Gli islandesi hanno perciò deciso di non pagare i 13mila euro che sarebbero a carico di ogni cittadino, e com’è ovvio che sia tutti sono andati contro questa legge.
Ora si andrà ad un referendum come previsto dalla Costituzione dell’Islanda, e secondo le prime voci il verdetto sarebbe già scontato, con oltre il 70% di voti favorevoli al provvedimento, ossia contrari alla legge.
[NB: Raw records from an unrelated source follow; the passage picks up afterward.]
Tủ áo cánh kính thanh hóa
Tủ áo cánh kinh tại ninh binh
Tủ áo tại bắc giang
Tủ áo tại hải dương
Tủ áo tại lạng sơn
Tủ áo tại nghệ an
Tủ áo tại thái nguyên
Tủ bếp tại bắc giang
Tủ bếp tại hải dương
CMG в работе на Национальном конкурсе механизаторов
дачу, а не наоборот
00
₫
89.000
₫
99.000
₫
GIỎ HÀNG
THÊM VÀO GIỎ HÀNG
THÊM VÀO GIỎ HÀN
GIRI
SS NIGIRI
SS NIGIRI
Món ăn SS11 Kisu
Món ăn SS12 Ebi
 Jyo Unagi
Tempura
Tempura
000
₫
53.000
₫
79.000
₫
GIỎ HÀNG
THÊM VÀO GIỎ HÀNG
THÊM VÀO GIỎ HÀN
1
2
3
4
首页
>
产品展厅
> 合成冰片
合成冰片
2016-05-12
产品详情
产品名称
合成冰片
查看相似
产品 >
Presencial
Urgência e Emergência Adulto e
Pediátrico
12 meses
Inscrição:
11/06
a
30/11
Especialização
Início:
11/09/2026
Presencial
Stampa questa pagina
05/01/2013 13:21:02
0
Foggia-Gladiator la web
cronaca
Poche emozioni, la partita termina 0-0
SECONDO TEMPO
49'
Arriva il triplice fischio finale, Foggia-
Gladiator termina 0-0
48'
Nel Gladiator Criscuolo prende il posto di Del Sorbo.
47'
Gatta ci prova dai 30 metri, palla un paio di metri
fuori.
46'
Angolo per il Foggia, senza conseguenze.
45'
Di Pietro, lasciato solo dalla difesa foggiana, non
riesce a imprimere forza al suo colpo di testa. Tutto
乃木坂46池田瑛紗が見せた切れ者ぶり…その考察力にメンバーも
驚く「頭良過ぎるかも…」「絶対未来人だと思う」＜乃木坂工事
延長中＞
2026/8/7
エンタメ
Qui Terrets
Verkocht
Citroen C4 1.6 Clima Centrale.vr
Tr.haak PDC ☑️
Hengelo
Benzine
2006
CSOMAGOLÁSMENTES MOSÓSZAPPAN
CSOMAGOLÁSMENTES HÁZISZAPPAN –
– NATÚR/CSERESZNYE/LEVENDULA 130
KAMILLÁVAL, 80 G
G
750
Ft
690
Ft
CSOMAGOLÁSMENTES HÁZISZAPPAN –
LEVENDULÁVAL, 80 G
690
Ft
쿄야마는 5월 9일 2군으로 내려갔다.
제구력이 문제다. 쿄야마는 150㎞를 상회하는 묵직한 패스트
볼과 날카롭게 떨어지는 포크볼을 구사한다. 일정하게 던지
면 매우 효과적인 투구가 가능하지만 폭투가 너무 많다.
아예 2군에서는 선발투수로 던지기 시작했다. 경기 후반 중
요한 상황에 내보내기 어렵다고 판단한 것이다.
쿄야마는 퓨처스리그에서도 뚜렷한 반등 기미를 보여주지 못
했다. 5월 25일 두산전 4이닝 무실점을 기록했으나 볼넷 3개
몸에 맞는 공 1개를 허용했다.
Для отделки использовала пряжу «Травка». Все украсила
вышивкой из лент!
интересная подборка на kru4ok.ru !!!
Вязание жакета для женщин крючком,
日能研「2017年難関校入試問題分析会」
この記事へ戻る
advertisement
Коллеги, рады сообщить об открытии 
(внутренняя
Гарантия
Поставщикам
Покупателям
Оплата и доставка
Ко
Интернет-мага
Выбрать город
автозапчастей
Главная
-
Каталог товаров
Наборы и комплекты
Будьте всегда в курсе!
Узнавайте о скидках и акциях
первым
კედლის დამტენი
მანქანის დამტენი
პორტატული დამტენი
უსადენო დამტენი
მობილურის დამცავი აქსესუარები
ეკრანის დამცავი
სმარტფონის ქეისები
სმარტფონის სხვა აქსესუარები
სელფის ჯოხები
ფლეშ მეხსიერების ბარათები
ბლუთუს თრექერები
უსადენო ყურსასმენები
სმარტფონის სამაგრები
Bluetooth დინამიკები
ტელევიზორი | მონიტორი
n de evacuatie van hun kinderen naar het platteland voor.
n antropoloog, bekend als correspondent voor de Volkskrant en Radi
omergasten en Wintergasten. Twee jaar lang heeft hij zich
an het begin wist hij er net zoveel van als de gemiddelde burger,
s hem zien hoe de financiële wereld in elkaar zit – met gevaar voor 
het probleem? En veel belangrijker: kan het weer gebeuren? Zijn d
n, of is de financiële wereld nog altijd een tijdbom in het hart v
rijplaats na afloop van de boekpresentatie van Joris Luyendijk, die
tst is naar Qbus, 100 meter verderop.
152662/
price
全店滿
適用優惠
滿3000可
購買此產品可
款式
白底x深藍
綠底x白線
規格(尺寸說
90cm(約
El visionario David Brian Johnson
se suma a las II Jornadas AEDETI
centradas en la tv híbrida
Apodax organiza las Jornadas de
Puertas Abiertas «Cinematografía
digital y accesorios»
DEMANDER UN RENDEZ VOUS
Il pensiero comune è che non è la gente islandese a dover pagare di tasca propria per gli errori commessi dai banchieri e da chi gestiva la Icesave.
Il presidente ha inoltre raccolto una petizione di 60mila persone (su 350mila cittadini complessivi) che è stata approvata dal parlamento il 30 dicembre scorso, istituendo una garanzia statale per il rimborso dei prestiti che la Gran Bretagna e l’Olanda hanno concesso al Depositors’ and Investors’ Guarantee Fund, per un valore totale di circa 5 miliardi di dollari.
Fitch nel frattempo, ha portato il rating su Reykjavik a BB+ con outlook negativo, mentre Paul Myners, ministro per i Servizi finanziari inglese, ha affermato che la vittoria del referendum vorrebbe dire isolamento totale dal sistema finanziario per l’Islanda.
Ora il governo islandese, come detto da Jóhanna Sigurðardóttir, rivaluterà la situazione.